Perl
Perl was first introduced in 1987 to provide additional functionality than that offered by contemporary programming languages such as se, C and awk. Consequently, Perl was created to combine all the best features of these programming languages while having as few disadvantages as possible. Since its inception Perl has seen many upgrades, each adding additional functionality. The 1994 re-write of Perl in interpreter introduced such things and modules, references, objects and lexical scooping. Several newer version of Perl have appeared since then.
Perl has become an especially popular programming language for writing server-side scripts for web-servers. But Perl has many other uses as well. It is used for system administration tasks, managing database data, as well as writing GUI applications.
Popular Perl features:
Perl combines the best features from other popular programming languages including but not limited to C, awk, sh, sed and BASIC.
Perl's database integration interface (DBI) supports many third-party databases including Oracle, Postgres, MySQL, Sybase, and others.
Perl is extensible. There are well over 500 third party modules available from the Comprehensive Perl Archive Network (CPAN).

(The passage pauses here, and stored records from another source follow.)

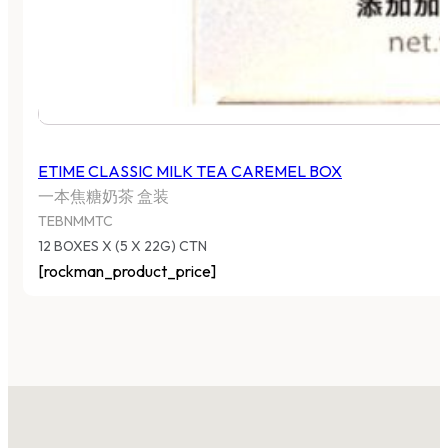
ETIME CLASSIC MILK TEA CAREMEL BOX
一本焦糖奶茶 盒装
TEBNMMTC
12 BOXES X (5 X 22G) CTN
[rockman_product_price]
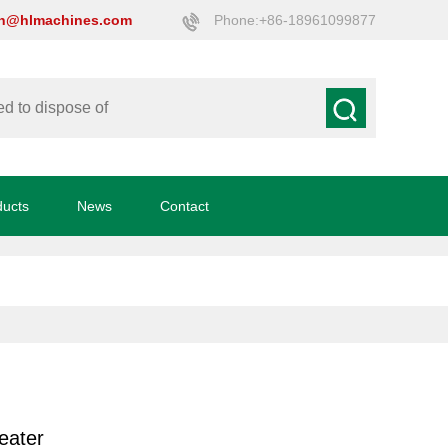
on@hlmachines.com
Phone:+86-18961099877
ducts
News
Contact
eater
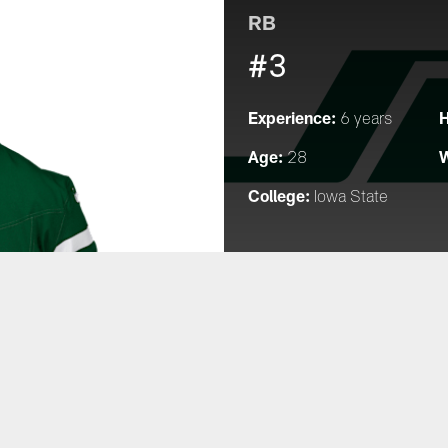
RB
#3
Experience:
H
6 years
Age:
W
28
College:
Iowa State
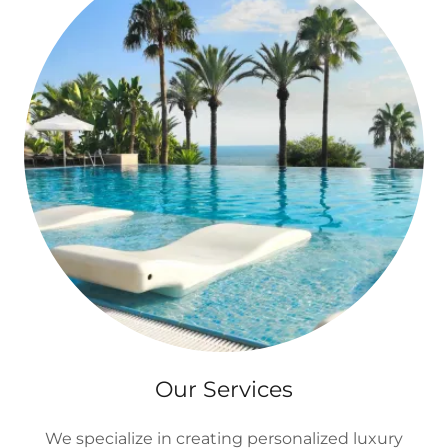
Our Services
We specialize in creating personalized luxury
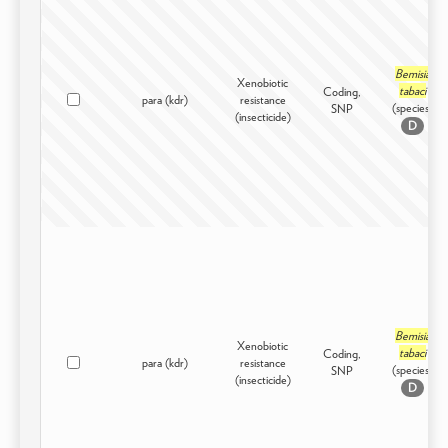
Bemisia
Xenobiotic
tabaci
Coding,
para (kdr)
resistance
(species)
SNP
(insecticide)
D
Bemisia
Xenobiotic
tabaci
Coding,
para (kdr)
resistance
(species)
SNP
(insecticide)
D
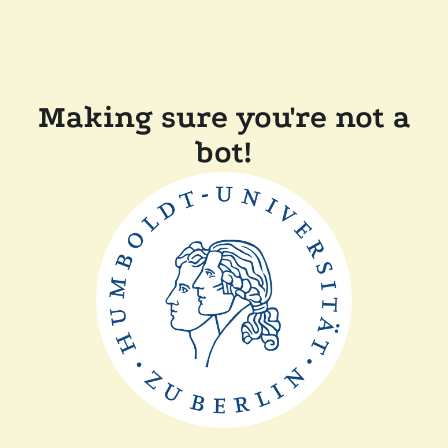
Making sure you're not a
bot!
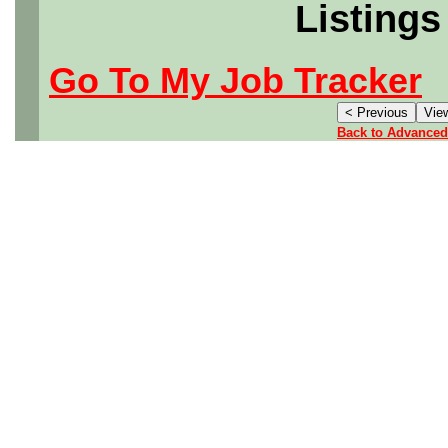
Listings
Go To My Job Tracker
Back to Advanced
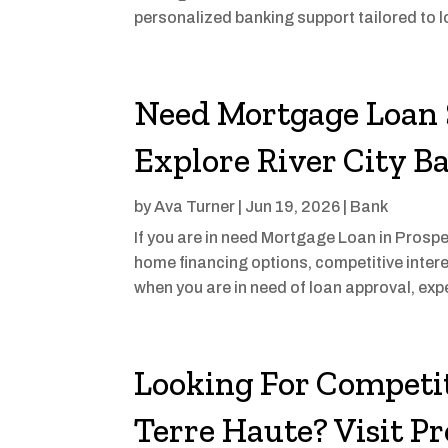
personalized banking support tailored to l
Need Mortgage Loan 
Explore River City B
by
Ava Turner
|
Jun 19, 2026
|
Bank
If you are in need Mortgage Loan in Prospec
home financing options, competitive inter
when you are in need of loan approval, exp
Looking For Competit
Terre Haute? Visit P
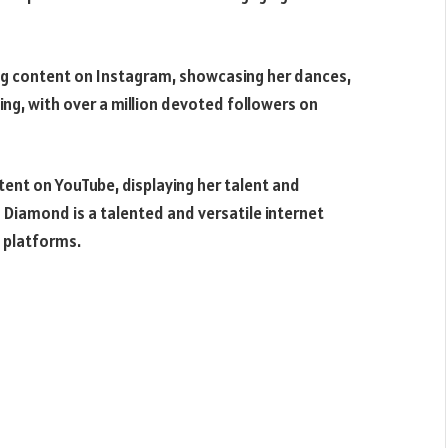
ing content on Instagram, showcasing her dances,
ing, with over a million devoted followers on
tent on YouTube, displaying her talent and
 Diamond is a talented and versatile internet
t platforms.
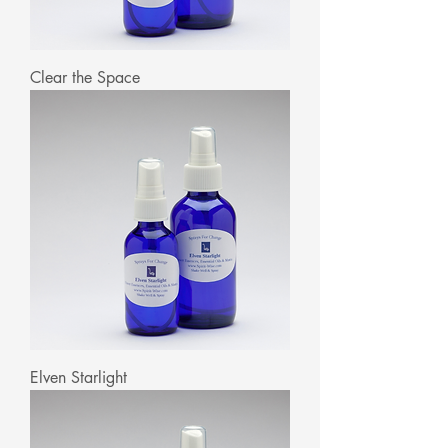
Clear the Space
Elven Starlight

Perl works extremely well in combination with HTML, XML, and other mark-up languages.
Perl supports Unicode.
Perl supports both object-oriented and procedural programming.
Perl interfaces with external C/C++ libraries through XS or SWIG.
Perl and the Web:
Perl likely the most widely employed web programming language because of its rapid development cycle and text manipulation capabilities.
Perl's makes handling HTML forms simple.
Perl can work with encrypted Internet data, including e-commerce transactions.
Perl can be embedded into web servers to speed up processing by as much as 20 times.
Mod_perl allows the Apache web server to embed a Perl interpreter.
Perl's database integration interface (DBI) package makes web-database integration easy.